Welcome to our recurring column, Meet Our Team, where we spotlight some of the integral members of the Casting Networks team who are dedicated to keeping our platform running smoothly and efficiently for our customers and clients. For our second installment, we speak with Chris Holbert, Chief Operating Officer at Talent Systems. Learn what drove Chris to pursue a career in operations and management, what he loves most about working at Casting Networks, what he is excited to work on this year and more!
1. What is your role at Casting Networks?
I am the Chief Operating Officer at Talent Systems, parent company to Casting Networks, Spotlight, Cast It and Casting Frontier. This role includes responsibility for all of our lines of business.
2. What is your favorite part of your job?
The never-ending challenges to solve. We have numerous technologies, many important customer segments, we are spread throughout a host of markets, we have team members in many countries in nearly every time zone, and we have aggressive performance and growth goals. On top of that, we have a deep list of things we would like to improve! So, what excites me each day is the never-ending source of new challenges that come from every angle.

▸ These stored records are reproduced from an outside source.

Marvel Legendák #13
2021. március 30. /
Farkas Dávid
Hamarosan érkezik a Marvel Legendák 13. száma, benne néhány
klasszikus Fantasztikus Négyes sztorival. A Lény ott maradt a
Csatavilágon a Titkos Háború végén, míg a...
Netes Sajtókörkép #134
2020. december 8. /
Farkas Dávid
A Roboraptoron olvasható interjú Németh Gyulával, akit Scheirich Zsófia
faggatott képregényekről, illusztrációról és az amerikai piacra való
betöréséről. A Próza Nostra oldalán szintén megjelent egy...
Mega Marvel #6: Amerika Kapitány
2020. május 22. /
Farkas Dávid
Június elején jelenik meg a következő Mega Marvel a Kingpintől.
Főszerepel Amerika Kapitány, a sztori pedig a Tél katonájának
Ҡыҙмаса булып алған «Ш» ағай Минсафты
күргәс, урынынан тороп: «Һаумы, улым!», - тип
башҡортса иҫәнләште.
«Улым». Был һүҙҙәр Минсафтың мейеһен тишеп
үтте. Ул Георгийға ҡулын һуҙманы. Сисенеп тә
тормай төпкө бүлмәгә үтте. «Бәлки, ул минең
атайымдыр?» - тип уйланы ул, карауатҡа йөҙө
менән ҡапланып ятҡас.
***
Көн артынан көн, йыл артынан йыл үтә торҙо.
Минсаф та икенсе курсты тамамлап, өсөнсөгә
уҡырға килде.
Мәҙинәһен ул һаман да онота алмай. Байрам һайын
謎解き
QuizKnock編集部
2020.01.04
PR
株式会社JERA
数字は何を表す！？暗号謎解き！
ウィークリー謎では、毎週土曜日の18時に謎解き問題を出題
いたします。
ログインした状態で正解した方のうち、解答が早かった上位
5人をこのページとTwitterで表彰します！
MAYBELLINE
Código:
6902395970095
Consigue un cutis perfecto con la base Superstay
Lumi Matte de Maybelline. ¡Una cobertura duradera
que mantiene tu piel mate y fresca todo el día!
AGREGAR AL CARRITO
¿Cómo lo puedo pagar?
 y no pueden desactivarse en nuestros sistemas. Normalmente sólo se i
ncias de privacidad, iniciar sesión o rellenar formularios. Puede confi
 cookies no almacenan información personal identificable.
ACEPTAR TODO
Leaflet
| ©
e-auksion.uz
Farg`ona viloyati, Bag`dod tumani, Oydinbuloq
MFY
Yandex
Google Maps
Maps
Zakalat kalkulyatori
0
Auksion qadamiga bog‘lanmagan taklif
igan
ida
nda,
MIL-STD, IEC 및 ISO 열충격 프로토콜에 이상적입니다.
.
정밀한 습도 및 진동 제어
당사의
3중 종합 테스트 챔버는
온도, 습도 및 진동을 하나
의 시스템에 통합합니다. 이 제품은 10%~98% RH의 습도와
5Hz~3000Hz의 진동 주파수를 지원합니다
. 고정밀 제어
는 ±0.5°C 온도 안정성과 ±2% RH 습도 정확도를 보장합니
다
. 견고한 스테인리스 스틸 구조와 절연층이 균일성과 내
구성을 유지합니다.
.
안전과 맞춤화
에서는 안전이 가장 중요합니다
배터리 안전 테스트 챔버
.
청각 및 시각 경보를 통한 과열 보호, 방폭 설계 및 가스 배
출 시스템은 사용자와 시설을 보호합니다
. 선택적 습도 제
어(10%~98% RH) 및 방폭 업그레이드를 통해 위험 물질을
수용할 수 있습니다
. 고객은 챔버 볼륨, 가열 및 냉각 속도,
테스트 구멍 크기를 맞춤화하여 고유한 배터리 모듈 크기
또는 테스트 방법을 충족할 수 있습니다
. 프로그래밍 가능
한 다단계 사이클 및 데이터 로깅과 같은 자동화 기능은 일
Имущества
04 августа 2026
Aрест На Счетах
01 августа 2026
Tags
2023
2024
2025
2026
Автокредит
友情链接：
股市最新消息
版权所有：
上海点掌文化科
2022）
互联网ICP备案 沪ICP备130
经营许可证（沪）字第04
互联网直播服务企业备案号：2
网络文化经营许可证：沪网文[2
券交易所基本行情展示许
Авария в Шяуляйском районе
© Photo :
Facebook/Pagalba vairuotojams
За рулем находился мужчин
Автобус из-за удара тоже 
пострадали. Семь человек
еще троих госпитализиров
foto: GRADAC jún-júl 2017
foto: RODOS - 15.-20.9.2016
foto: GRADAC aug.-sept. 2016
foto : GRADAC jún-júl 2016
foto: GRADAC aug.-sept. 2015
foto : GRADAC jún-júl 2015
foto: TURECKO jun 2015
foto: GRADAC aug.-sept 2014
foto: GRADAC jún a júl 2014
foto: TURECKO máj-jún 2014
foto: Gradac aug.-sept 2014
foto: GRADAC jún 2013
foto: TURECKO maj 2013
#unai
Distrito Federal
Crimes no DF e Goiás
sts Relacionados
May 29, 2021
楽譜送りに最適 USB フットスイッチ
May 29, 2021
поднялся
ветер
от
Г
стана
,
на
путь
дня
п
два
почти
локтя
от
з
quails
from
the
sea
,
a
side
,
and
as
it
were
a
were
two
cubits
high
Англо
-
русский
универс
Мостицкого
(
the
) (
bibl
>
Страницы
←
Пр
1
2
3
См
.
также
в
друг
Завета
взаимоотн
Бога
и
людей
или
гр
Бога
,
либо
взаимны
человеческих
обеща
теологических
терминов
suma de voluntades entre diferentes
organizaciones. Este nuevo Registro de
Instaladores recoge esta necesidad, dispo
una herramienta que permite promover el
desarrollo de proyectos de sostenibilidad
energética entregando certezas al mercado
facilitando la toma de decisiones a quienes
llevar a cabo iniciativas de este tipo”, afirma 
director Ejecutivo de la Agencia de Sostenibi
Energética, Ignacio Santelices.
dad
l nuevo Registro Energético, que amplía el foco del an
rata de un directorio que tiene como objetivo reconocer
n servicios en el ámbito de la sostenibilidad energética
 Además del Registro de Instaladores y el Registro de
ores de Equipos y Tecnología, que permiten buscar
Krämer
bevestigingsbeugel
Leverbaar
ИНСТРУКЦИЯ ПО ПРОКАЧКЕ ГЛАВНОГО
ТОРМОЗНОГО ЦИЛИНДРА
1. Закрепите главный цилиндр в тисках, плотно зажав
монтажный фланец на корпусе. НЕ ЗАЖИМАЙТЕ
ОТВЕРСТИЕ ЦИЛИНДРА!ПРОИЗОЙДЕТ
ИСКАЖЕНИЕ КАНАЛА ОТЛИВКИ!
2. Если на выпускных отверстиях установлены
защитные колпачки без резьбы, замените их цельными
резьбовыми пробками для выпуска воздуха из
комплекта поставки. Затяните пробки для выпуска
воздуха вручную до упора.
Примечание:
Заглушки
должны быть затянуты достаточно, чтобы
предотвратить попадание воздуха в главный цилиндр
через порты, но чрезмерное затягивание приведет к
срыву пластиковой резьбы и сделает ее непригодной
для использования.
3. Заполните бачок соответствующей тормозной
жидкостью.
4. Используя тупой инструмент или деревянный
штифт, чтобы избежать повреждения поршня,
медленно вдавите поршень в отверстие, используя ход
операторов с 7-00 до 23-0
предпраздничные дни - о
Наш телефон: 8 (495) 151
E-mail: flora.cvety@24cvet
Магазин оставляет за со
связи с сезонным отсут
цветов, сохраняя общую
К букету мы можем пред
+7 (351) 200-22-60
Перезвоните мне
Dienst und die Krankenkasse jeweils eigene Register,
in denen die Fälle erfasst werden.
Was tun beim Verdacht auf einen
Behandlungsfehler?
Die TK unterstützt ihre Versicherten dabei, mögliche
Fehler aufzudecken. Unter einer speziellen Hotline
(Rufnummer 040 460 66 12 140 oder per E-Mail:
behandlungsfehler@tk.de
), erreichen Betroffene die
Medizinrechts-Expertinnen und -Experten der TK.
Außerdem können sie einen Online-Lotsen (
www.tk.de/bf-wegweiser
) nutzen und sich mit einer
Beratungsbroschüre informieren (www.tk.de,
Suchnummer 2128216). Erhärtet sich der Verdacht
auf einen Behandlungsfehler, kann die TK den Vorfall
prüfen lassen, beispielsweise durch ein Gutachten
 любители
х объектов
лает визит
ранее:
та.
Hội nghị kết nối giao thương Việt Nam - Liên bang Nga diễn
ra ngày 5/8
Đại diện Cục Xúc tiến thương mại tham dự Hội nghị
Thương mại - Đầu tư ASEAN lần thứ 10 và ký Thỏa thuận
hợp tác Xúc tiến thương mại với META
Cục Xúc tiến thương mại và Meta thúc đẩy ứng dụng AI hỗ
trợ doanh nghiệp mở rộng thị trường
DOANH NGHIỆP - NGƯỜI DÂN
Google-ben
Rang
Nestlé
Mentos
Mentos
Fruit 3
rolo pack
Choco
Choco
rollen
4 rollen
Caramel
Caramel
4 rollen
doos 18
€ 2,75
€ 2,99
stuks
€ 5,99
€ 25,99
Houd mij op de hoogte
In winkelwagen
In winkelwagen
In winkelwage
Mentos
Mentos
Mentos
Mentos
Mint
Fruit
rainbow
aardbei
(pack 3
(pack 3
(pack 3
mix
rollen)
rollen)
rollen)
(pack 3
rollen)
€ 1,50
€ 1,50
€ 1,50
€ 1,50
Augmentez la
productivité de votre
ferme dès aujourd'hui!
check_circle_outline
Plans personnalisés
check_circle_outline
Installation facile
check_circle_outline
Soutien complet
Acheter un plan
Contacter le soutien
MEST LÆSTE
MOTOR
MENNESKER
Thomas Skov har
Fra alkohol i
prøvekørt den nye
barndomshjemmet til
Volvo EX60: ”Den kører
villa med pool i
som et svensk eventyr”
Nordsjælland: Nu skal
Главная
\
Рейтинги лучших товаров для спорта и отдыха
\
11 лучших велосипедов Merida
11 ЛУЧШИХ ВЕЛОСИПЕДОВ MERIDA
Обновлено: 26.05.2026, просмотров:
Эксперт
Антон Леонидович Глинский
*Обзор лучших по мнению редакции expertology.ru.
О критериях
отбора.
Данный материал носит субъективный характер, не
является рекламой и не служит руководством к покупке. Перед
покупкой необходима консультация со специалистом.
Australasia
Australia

3. What are you most excited about working on this year?
2022 will be the first year that we can focus on running our businesses excellently. This means that we can organize our teams to maximize excellence and efficiency, we can spend more time growing new skills and capabilities in managers and staff, we can talk to our customers more to build their needs into our roadmaps, we can institute processes that improve our execution while evolving our ability to work well asynchronously, and so much more. I am excited about all of the improvements we will make by just having the time to focus on these activities.
4. What are some interesting areas you get to focus on at Casting Networks that you didn’t in previous roles?
I have served in similar roles for privately held and publicly traded companies since 1998 though this is the first time I have worked in the entertainment industry. For me, that is a new challenge and I find it really interesting and fun to learn about a new industry, the markets that underpin the industry, the customers and their needs, and all that comes with a different industry.
5. What’s something interesting or unexpected about your role that people would be surprised to know?
I am not sure this is interesting, but it is generally true that I find my job to be incredibly exciting and invigorating, and perhaps it is because I focus on the challenges and the relentless pursuit of excellence. The ironic part of that is that many, if not most people, find my job, and others like it in operations entirely boring and absent of creativity. I can see why many see it that way because after all my job focuses a lot on process, metrics, and the like. I can see how others see it as boring if you only focus on process mapping or role definition or structure and such, but if you see it for the opportunities to improve and drive excellence in and across teams then, I think, it brings it to life and makes it fun!
6. What drove you to pursue a career in operations and management?
I think I naturally gravitated towards operations and management from a young age. I have always had a bit of an engineer mindset though focused on how groups work. The idea of how people, process, and technology come together in a way to support great results. In high school and university I led some large teams in music, sports, and community service. That wasn’t the goal it just happened over time after being involved and passionate about the teams I joined. So, these experiences from high school through graduate school provided me a foundation and a perspective from which to see how teams learn together, work together and succeed together.
7. Tell us about a mentor or person who inspired you to get to where you are today.
There are two: 1) Michael Mertens (music instructor in high school) and 2) Sally Campbell (first manager I had after graduate school). Michael was only 24 when he took over the music program at my high school. I was a freshman (9th grade in the US – 13 – 14-year-olds). Through music, he taught me how to define success. Then, we would take that and build plans and practice regimens to ensure we succeeded. That could be something as simple as learning a new piece of music in specified period of time or having our orchestra being invited to attend a renowned music festival or competition. He was relentless in his pursuit of perfection and he taught the building blocks of what it takes to achieve success.
Sally was my manager in a tech and management consulting firm where I worked after graduating from the University of Chicago with a Master’s degree in Finance. She saw potential in me that I didn’t see and gave me opportunities to learn and grow that pushed me in ways I would not have pushed myself. She showed me the value of hard work and team building in context of large, complex projects that brought together 200+ engineers, analysts and others for engagements that consumed 6 to 24 months. Creating a sense of team with so many people who didn’t know each other and had different or competing goals was a challenge and she had a system and it was fascinating to see and learn from her.